Legal Aid Ontario (LAO) has developed an Aboriginal Justice Strategy (AJS) to improve legal aid services to Aboriginal people, including First Nation people, Métis people and Inuit people, regardless of whether they live on or off-reserve, are status or non-status or live in rural or urban contexts.

The mandate of LAO's Aboriginal Justice Strategy (AJS) is to establish a plan to achieve measurable improvements in service to Aboriginal people.

More about the AJS

Contents

Legal aid doing its bit

The following letter to the editor appeared in slightly shorter form in the Toronto Star on June 29.

Re: CAS study reveals stark racial disparities for blacks, aboriginals

Legal Aid Ontario (LAO) applauds the Toronto Star for calling attention to the overrepresentation of children who are Aboriginal or Black in the child protection system.

While the numbers reported in the media are stark, we need to do far more than collect and bemoan child welfare statistics.

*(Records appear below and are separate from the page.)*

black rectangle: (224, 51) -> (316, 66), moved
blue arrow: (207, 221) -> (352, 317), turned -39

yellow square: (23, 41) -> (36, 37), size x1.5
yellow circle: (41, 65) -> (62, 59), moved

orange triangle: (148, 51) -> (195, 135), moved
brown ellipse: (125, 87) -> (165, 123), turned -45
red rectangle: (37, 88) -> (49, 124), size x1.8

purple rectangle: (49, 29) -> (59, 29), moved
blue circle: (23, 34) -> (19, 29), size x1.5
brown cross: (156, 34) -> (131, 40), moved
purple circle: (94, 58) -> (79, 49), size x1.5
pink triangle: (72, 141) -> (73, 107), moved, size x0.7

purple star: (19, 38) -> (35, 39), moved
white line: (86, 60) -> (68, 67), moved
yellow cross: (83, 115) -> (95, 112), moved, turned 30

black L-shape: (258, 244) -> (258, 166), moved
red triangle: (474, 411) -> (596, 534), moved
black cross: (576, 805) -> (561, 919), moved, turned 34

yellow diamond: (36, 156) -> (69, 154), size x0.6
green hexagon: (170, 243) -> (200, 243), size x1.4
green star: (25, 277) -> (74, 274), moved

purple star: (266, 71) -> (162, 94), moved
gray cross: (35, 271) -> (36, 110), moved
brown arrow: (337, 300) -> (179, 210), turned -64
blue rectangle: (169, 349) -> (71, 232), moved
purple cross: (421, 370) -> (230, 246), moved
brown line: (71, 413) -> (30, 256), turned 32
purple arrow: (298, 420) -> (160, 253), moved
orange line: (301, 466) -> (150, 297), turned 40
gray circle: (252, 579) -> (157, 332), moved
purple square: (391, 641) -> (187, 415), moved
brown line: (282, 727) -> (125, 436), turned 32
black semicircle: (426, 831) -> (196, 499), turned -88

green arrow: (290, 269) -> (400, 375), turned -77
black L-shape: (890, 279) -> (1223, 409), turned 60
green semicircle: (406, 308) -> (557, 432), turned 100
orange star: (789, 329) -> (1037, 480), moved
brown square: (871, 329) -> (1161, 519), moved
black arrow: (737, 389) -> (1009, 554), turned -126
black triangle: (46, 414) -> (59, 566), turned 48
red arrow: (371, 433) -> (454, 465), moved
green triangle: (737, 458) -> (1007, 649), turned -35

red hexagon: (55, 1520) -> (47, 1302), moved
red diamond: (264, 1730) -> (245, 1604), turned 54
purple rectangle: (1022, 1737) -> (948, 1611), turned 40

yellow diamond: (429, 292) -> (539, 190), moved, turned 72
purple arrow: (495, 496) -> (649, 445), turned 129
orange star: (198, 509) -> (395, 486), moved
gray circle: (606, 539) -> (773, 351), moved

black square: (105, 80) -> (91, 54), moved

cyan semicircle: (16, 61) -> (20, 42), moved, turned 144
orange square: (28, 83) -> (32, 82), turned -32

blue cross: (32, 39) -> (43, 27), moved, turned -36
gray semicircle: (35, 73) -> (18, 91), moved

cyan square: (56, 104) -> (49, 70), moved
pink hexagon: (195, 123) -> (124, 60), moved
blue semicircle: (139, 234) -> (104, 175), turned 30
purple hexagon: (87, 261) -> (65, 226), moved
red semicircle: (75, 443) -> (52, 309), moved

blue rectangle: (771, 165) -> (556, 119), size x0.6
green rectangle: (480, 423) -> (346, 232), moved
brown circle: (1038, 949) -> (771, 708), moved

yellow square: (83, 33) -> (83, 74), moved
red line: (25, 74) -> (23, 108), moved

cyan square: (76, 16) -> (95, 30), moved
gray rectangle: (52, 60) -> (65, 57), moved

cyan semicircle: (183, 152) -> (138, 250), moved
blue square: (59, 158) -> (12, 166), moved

As part of LAO’s Aboriginal Justice Strategy, we have noted the overrepresentation of Aboriginal children taken into care by child protection agencies and supported the community by providing funding for a child protection alternative dispute resolution program in the north.

And now, as part of a recently launched project aimed at enhancing services for racialized communities we are hearing that similar issues are being experienced in particular by Black families.

When LAO decided to increase its coverage for certain legal issues last June, for instance, we made sure to add more coverage for families involved in child protection cases. This means parents and caregivers can hire a lawyer to give them advice when they are being investigated by child protection agencies, and where appropriate, help them negotiate agreements rather than fight out their family’s problems in family court. Likewise, caregivers in children’s families such as grandparents, aunts, uncles and siblings are now eligible for legal aid. They can hire a lawyer to help them keep their children in the care of their extended family or home community.

We applaud the Ontario Association of Children’s Aid Societies for implementing programs to collect information throughout Ontario about the race of families under investigation and the treatment of Aboriginal and racialized children. We hope that other participants in the justice and child welfare system also take action and provide practical support to all of Ontario’s children and their families.